ACTIVITY: Find every line below where the word "Appartement" occurs. Then say how many there are, giving only the number.

[Excerpts from a dataset]
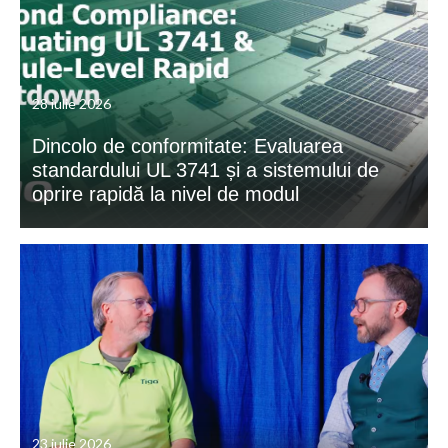
28 iulie 2026
Dincolo de conformitate: Evaluarea
standardului UL 3741 și a sistemului de
oprire rapidă la nivel de modul
23 iulie 2026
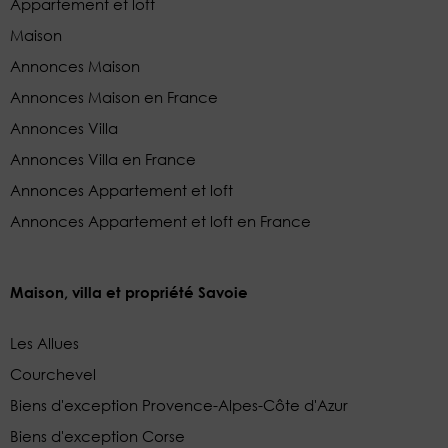
Appartement et loft
Maison
Annonces Maison
Annonces Maison en France
Annonces Villa
Annonces Villa en France
Annonces Appartement et loft
Annonces Appartement et loft en France
Maison, villa et propriété Savoie
Les Allues
Courchevel
Biens d'exception Provence-Alpes-Côte d'Azur
Biens d'exception Corse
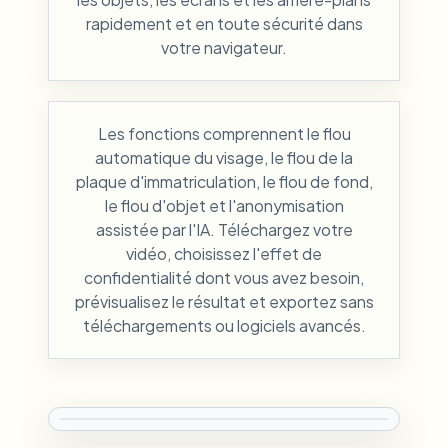
rapidement et en toute sécurité dans
votre navigateur.
Les fonctions comprennent le flou
automatique du visage, le flou de la
plaque d'immatriculation, le flou de fond,
le flou d'objet et l'anonymisation
assistée par l'IA. Téléchargez votre
vidéo, choisissez l'effet de
confidentialité dont vous avez besoin,
prévisualisez le résultat et exportez sans
téléchargements ou logiciels avancés.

SOLUTION FOR THIS TASK: 3